## Work task
From the entries below, copy every line holding the word "чтобы".

Records excerpted from a collection
------------------------------------
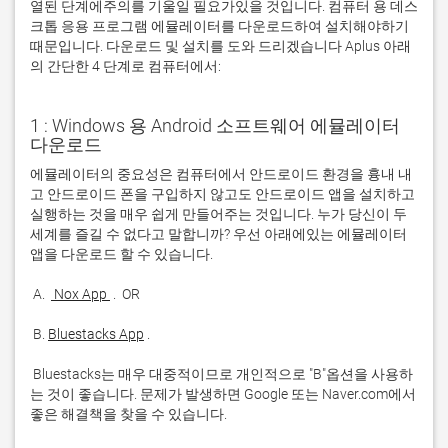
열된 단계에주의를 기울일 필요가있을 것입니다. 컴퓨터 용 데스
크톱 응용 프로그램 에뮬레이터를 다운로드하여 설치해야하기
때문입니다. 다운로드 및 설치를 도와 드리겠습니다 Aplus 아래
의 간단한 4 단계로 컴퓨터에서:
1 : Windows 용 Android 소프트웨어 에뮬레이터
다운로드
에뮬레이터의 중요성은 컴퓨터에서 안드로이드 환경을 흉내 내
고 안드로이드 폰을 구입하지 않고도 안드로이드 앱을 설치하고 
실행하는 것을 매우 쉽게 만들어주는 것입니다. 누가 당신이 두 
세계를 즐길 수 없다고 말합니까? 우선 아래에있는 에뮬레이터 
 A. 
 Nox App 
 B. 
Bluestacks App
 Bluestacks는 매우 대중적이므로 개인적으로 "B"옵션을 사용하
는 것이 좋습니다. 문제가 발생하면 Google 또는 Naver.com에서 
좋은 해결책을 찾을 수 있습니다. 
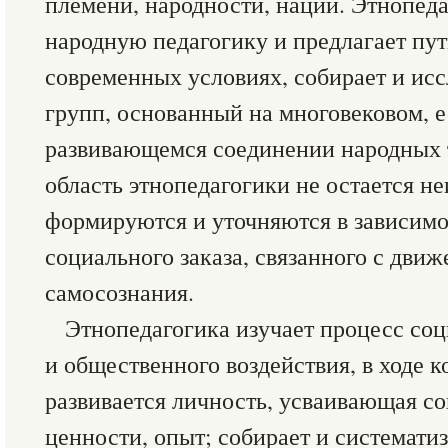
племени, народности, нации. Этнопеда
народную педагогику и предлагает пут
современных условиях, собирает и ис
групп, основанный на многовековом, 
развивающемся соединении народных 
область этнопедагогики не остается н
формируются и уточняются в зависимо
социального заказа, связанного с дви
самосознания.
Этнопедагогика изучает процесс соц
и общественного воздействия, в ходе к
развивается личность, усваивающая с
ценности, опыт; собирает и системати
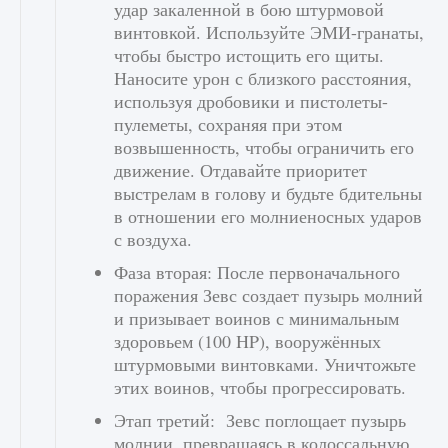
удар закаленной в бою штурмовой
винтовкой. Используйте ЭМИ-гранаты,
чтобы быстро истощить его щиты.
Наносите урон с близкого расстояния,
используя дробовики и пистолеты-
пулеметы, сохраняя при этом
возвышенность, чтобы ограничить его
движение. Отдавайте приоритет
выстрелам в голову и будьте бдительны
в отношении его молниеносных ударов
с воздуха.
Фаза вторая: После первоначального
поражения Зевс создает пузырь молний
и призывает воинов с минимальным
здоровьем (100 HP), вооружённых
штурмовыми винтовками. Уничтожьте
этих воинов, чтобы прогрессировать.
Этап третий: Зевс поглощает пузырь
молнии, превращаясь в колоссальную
------------------------------------

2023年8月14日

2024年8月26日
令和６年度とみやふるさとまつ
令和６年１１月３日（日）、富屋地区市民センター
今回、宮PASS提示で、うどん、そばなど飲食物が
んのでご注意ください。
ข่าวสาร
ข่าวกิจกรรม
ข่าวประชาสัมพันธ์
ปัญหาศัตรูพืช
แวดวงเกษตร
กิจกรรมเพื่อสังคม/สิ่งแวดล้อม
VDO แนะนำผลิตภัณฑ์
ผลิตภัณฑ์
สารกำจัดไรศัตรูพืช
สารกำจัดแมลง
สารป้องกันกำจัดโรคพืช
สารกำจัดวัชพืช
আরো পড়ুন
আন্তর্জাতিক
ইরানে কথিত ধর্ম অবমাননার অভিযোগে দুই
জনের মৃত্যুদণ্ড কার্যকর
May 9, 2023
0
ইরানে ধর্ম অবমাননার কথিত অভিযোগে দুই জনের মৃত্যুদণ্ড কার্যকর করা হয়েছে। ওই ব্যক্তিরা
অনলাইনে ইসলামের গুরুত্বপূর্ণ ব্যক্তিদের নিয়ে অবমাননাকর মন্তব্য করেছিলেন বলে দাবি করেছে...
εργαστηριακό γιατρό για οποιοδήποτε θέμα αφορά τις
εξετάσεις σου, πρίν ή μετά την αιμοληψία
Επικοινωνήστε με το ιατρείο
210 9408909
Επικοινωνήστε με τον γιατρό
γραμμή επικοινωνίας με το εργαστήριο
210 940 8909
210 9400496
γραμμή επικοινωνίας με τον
------------------------------------
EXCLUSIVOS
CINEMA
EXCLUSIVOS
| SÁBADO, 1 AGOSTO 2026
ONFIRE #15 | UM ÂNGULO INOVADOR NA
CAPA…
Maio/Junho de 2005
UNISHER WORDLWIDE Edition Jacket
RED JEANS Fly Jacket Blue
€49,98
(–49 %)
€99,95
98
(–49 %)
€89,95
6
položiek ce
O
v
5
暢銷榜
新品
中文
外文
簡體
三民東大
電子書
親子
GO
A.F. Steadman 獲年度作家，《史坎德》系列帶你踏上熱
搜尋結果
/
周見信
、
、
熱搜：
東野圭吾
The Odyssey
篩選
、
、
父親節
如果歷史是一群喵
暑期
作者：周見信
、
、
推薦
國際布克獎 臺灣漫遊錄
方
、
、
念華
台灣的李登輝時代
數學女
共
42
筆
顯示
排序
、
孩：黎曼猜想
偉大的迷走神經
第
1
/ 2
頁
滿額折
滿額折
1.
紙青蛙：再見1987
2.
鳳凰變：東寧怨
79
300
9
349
------------------------------------
## Answer section
чтобы быстро истощить его щиты.
возвышенность, чтобы ограничить его
этих воинов, чтобы прогрессировать.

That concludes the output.